WORK ORDER: Up to and including the line with "What do you see at coordinates (101, 73)", restate the records below word for word, beginning with their first line.

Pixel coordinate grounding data
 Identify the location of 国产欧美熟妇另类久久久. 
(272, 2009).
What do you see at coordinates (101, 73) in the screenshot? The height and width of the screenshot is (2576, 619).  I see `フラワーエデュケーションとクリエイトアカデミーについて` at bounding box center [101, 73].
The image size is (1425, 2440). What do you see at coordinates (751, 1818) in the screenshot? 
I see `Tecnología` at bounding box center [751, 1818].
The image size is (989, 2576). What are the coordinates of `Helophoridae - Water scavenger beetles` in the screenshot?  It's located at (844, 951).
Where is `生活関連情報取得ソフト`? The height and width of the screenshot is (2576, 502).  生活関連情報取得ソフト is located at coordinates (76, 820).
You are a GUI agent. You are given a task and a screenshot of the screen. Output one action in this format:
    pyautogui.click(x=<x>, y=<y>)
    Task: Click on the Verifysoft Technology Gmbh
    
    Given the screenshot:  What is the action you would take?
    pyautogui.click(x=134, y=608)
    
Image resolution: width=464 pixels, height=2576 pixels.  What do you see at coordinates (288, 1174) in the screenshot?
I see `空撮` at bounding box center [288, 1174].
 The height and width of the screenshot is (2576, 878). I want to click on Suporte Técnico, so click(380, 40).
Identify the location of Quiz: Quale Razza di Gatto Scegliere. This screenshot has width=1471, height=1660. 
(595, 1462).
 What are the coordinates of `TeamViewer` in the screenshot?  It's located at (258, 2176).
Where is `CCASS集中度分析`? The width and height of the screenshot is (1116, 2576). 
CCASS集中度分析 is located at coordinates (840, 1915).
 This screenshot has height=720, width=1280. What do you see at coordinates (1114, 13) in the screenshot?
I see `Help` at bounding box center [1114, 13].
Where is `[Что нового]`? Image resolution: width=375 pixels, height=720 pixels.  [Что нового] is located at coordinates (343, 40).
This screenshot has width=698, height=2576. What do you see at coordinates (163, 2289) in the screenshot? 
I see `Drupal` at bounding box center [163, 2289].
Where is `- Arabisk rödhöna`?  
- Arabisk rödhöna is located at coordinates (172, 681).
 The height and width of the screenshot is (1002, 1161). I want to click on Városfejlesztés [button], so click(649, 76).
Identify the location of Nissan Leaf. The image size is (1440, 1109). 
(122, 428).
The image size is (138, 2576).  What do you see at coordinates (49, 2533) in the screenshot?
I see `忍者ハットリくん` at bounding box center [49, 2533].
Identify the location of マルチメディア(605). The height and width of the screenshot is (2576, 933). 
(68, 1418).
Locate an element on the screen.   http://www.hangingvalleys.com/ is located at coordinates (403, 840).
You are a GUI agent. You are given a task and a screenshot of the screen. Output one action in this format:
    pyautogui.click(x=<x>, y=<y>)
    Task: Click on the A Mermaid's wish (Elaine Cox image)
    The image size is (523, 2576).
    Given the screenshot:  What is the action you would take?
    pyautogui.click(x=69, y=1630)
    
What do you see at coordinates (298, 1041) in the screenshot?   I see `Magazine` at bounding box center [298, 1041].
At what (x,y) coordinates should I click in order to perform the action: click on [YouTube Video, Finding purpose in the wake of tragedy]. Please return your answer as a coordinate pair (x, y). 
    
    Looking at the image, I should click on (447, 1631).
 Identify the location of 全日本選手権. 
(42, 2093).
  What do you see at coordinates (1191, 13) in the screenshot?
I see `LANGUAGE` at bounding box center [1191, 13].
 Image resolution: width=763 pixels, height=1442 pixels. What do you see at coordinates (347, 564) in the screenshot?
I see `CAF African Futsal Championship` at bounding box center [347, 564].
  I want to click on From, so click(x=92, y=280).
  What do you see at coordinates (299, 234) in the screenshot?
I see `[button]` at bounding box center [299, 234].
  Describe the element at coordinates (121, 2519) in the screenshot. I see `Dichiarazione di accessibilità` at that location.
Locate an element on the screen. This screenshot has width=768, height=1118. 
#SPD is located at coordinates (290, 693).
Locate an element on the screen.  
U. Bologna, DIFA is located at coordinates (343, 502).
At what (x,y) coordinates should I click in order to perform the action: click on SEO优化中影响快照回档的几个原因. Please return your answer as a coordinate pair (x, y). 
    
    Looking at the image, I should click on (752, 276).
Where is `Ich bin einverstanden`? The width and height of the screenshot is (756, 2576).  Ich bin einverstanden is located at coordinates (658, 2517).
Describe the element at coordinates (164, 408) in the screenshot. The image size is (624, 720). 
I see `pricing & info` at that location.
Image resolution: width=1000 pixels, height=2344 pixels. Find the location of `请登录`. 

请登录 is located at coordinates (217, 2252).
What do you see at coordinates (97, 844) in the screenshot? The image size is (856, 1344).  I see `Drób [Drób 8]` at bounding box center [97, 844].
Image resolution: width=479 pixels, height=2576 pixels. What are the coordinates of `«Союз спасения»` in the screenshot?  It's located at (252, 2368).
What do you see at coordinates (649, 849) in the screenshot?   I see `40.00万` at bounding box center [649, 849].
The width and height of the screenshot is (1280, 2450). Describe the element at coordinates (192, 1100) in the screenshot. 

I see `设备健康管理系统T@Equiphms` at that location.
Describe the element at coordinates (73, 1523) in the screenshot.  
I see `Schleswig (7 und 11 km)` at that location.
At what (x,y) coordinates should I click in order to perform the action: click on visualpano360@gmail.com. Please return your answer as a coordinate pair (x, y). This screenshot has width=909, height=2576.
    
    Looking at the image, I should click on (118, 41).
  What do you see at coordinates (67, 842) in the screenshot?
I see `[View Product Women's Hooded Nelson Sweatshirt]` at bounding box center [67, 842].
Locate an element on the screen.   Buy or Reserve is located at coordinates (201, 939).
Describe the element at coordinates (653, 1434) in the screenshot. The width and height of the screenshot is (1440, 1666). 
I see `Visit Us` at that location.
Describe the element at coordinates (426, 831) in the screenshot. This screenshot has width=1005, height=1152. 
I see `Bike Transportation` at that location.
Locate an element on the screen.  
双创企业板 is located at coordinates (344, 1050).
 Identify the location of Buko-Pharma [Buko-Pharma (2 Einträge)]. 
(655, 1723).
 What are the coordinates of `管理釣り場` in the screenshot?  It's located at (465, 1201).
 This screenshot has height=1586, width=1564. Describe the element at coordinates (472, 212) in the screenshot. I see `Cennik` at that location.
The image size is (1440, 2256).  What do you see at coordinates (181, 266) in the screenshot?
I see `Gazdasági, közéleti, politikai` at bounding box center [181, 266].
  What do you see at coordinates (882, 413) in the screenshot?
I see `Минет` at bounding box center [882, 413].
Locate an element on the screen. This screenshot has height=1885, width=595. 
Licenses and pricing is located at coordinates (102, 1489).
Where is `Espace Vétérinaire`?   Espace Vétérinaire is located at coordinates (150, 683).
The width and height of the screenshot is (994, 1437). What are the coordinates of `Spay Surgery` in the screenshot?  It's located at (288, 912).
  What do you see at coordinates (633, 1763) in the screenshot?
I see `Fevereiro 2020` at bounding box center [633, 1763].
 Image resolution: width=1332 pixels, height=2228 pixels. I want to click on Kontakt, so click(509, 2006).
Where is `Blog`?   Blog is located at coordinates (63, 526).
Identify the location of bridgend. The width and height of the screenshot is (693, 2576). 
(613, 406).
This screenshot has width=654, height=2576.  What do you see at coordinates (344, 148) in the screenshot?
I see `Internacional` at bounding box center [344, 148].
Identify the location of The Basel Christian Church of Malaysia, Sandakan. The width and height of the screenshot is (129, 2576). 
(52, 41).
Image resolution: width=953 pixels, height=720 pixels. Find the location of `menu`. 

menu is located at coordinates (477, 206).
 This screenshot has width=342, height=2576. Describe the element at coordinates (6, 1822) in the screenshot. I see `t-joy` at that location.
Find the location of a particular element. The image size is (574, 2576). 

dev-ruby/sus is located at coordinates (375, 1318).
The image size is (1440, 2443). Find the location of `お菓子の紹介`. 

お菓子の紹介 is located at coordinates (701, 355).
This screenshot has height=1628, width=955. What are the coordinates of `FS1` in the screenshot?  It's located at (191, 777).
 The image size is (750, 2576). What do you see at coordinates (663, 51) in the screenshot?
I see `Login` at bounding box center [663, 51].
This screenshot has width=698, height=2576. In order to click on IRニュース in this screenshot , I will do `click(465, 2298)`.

ANSWER BOX:
 Identify the location of 国产欧美熟妇另类久久久. 
(272, 2009).
What do you see at coordinates (101, 73) in the screenshot? The height and width of the screenshot is (2576, 619).  I see `フラワーエデュケーションとクリエイトアカデミーについて` at bounding box center [101, 73].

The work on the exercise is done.